■ Extracted page text data:
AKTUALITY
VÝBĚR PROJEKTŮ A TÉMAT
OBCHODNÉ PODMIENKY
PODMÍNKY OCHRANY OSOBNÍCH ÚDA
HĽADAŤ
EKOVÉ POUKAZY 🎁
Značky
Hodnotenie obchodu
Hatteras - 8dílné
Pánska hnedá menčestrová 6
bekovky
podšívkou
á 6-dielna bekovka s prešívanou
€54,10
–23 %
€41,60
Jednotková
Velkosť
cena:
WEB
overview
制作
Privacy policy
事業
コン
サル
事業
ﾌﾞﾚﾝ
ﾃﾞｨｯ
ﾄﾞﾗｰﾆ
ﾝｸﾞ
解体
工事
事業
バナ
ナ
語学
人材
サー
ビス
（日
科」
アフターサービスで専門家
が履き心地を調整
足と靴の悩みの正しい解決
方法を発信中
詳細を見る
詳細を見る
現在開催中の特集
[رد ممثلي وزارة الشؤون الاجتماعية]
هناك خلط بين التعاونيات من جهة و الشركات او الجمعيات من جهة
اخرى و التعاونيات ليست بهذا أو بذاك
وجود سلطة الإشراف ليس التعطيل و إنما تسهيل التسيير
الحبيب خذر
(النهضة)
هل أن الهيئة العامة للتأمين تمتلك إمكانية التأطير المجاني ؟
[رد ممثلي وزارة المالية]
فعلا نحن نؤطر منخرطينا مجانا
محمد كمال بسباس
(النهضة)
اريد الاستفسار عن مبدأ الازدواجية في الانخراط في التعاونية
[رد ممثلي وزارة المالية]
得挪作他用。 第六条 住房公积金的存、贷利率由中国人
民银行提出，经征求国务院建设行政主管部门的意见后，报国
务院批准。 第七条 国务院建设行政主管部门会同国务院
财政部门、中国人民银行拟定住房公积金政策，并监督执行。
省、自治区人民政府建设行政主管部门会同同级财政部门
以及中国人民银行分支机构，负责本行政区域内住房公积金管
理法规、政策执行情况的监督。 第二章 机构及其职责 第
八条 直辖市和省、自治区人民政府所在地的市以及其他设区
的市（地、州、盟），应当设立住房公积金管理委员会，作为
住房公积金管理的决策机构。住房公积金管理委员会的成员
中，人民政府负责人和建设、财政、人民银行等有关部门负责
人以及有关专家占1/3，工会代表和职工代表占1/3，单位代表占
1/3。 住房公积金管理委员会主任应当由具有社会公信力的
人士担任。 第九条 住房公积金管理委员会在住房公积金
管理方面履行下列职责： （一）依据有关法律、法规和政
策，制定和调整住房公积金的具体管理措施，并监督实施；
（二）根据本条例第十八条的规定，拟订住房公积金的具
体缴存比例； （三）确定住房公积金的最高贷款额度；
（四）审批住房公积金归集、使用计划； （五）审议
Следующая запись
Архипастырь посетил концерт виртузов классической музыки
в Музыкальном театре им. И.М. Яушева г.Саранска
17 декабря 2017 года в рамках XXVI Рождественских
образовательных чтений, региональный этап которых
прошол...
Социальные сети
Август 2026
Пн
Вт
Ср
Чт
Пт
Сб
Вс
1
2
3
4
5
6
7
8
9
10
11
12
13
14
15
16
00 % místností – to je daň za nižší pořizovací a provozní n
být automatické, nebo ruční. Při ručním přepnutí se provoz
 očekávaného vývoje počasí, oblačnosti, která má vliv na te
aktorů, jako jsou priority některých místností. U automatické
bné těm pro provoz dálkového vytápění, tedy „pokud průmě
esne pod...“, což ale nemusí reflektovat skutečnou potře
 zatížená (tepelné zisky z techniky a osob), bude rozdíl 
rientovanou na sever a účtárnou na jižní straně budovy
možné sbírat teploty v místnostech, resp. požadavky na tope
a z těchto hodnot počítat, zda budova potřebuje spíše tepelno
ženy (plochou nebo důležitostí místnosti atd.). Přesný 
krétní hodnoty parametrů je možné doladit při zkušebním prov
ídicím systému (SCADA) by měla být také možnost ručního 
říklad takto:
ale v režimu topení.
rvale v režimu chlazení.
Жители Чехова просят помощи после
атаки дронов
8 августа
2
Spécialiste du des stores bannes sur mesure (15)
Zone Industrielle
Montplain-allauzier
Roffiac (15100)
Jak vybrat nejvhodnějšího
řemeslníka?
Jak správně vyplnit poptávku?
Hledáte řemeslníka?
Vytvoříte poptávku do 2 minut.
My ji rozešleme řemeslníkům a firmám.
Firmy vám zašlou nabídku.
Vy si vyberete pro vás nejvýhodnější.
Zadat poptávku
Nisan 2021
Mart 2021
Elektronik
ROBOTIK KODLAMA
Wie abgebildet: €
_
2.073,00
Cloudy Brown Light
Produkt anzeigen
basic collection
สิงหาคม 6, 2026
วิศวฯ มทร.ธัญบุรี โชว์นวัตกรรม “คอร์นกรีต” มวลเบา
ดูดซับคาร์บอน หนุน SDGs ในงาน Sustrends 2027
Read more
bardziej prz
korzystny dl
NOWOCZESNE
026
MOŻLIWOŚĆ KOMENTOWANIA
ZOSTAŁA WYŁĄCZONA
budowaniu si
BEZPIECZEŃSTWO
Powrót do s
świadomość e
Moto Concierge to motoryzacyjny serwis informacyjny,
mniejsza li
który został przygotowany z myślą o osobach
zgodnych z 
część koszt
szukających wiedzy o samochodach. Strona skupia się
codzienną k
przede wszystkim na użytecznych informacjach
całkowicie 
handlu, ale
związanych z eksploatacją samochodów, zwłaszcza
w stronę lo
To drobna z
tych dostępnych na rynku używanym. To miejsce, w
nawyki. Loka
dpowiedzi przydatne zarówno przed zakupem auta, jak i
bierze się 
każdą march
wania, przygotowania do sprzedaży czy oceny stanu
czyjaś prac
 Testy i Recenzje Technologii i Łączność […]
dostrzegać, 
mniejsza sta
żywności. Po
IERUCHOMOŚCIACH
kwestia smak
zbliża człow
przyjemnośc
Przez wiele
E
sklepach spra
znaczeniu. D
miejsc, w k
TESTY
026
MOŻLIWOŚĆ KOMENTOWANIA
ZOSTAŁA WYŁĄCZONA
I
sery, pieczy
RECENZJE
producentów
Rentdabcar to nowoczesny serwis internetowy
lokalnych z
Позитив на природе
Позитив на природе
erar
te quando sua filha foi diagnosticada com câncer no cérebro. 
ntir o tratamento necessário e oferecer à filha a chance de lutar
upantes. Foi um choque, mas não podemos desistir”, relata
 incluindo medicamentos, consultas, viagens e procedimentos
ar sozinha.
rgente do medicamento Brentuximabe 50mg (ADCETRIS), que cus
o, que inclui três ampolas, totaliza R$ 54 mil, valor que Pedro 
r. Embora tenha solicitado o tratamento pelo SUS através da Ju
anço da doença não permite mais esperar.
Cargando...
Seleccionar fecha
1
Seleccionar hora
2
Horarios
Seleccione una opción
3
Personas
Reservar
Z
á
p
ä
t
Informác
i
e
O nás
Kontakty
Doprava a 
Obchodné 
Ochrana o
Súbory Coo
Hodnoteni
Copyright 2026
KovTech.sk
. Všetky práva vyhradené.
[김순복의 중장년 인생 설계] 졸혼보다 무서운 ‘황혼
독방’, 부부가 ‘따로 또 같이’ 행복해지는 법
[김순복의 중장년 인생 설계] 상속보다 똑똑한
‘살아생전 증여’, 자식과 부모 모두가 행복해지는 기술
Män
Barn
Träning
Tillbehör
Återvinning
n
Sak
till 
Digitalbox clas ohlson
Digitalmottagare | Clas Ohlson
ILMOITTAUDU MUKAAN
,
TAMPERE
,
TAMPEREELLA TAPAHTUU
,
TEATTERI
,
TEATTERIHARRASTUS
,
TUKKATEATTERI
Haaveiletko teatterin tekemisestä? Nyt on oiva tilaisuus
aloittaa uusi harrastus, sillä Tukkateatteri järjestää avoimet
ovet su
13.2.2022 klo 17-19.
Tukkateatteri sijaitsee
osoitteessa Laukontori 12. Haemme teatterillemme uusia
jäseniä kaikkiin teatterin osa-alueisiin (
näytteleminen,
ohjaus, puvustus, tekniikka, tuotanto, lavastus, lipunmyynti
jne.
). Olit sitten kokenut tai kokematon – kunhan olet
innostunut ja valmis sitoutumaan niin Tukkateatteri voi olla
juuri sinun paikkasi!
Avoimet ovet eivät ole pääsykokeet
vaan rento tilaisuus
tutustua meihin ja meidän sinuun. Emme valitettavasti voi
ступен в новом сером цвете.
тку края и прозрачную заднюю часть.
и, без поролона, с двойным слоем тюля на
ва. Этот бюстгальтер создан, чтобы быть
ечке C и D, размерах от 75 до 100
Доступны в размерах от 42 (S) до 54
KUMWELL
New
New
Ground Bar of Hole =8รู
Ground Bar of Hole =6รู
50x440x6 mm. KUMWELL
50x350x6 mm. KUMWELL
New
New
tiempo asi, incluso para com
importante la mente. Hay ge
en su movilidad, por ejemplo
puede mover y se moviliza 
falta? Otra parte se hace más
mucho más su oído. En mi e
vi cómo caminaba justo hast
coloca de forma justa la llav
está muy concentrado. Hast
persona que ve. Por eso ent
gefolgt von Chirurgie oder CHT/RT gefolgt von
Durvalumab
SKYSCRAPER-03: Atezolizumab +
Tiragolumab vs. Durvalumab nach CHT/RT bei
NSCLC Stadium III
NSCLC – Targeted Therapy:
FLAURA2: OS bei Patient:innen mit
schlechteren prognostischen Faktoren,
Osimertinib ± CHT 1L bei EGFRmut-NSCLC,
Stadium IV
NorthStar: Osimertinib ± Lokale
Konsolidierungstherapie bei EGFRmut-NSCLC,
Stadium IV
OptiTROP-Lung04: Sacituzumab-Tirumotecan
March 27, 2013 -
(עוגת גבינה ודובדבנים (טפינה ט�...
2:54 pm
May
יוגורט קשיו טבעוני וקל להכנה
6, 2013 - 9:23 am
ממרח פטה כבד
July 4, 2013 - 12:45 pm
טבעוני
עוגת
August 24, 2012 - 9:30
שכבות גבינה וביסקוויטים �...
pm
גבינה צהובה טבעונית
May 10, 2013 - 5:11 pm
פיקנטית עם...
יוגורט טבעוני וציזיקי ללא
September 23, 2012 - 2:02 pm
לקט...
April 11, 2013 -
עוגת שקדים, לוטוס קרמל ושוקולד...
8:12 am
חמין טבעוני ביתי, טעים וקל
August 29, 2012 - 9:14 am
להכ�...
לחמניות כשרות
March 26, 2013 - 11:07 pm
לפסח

■ What the task requires:
Take the line with "September 23, 2012 - 2:02 pm" and every line after it in the data, and please reproduce them exactly, leaving out all other lines.

■ Output:
September 23, 2012 - 2:02 pm
לקט...
April 11, 2013 -
עוגת שקדים, לוטוס קרמל ושוקולד...
8:12 am
חמין טבעוני ביתי, טעים וקל
August 29, 2012 - 9:14 am
להכ�...
לחמניות כשרות
March 26, 2013 - 11:07 pm
לפסח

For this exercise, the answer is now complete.